March 28, 2015

Noir: A Shadowy Thriller

TSi, Inc., 1996


Noir is a thrilling whodunit adventure game and the classical efforts of Jeff Blyth, an acclaimed filmmaker, to create an adventure game. The game is set in Los Angles of 1940s and you are playing the role of a private detective ready to go on the trail of your missing Colleague, Private Detective Jack Slayton. Jack was working on 6 different cases before he mysteriously disappeared and you are sure that one of these cases is obviously the only reason behind his disappearance but which one, you need to find out by looking into each and every case's file available on Jack's desk. As you study the cases and visit these clients you discover that somehow these cases are linked to each other at some extent, which involves few Nazis, a posh nightclub, a dead race horse, a missing dog, a stolen crate from an opium den in Chinatown and a mysterious butler. To complete the game, you need to investigate and solve all these cases by venturing the dark underworld of Los Angles, where death lurks and one wrong step could be fatal for you.

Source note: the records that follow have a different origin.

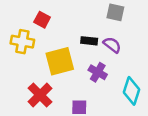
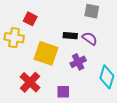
yellow square: (60, 61) -> (46, 53), turned 35
purple cross: (98, 72) -> (78, 62), turned 35

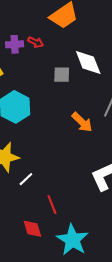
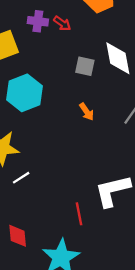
orange arrow: (82, 122) -> (87, 112), moved, size x0.7
red line: (52, 205) -> (79, 214), moved

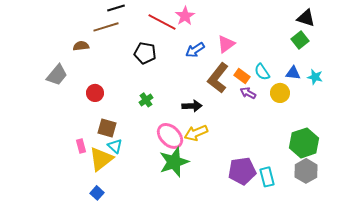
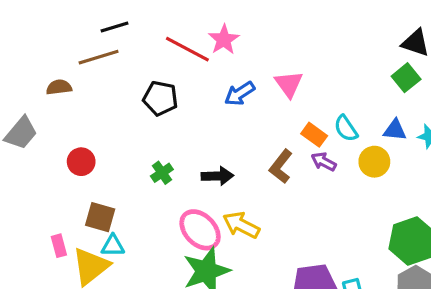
pink triangle: (226, 44) -> (289, 84), turned -30
brown L-shape: (218, 78) -> (281, 166), moved, size x0.7
black arrow: (192, 106) -> (217, 176), moved
yellow arrow: (196, 133) -> (241, 225), turned 50
cyan triangle: (115, 146) -> (113, 246), turned -42

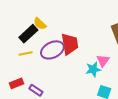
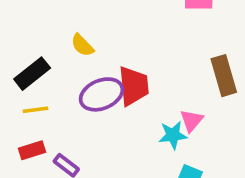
black rectangle: (28, 34) -> (32, 74), moved
yellow line: (26, 53) -> (36, 110), moved

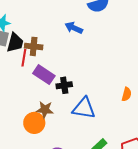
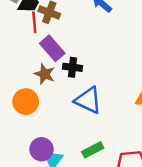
red line: (24, 58) -> (34, 22), turned -30
brown star: (45, 110) -> (45, 74), moved

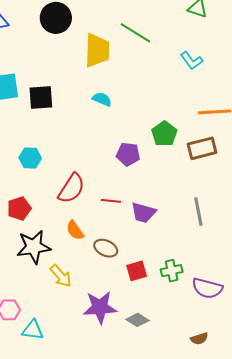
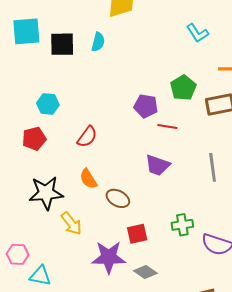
cyan L-shape: (192, 61) -> (197, 33), moved
cyan semicircle: (102, 99) -> (98, 42), moved, turned 78
red semicircle: (71, 188) -> (87, 137), size x0.7
red line: (111, 201) -> (167, 126), moved
red pentagon: (19, 208) -> (34, 139), moved
red square: (137, 271) -> (137, 234), moved

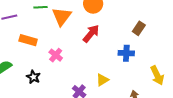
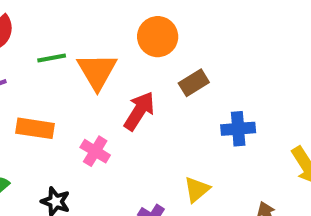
brown rectangle: (139, 28) -> (194, 83), moved, turned 32
red arrow: (91, 34) -> (139, 111), moved

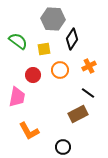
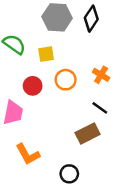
black diamond: (72, 39) -> (91, 19), moved
orange cross: (89, 66) -> (101, 75), turned -32

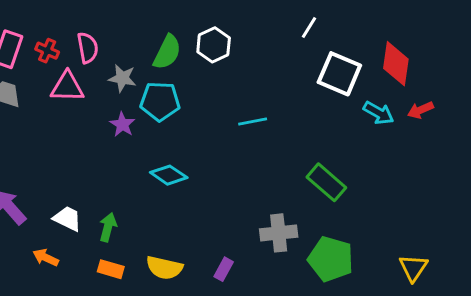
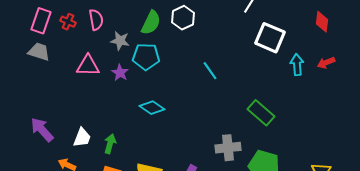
red diamond: (396, 64) -> (322, 22), moved, size x0.7
pink triangle: (67, 87) -> (88, 66), moved
cyan arrow: (378, 113) -> (297, 65), turned -125
cyan line: (253, 122) -> (210, 71), turned 66
white trapezoid: (67, 218) -> (82, 138), turned 85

The most distinguished feature of this game is that it is completely done in black and white by compiling full-motion video cut-scenes and still photographs of actual places or studio sets in Macromedia Director. In addition, the mysterious Noir atmosphere is spiced up with ambient music and sound effects that will definitely remind you all Noir films' music released between early forties and late fifties. While the game play is reasonably nonlinear the puzzles are very generic and can be solved without much difficulty by most adventure gamers. Overall, Noir is quite an interesting mystery adventure game and must not be missed by us, adventure gamers.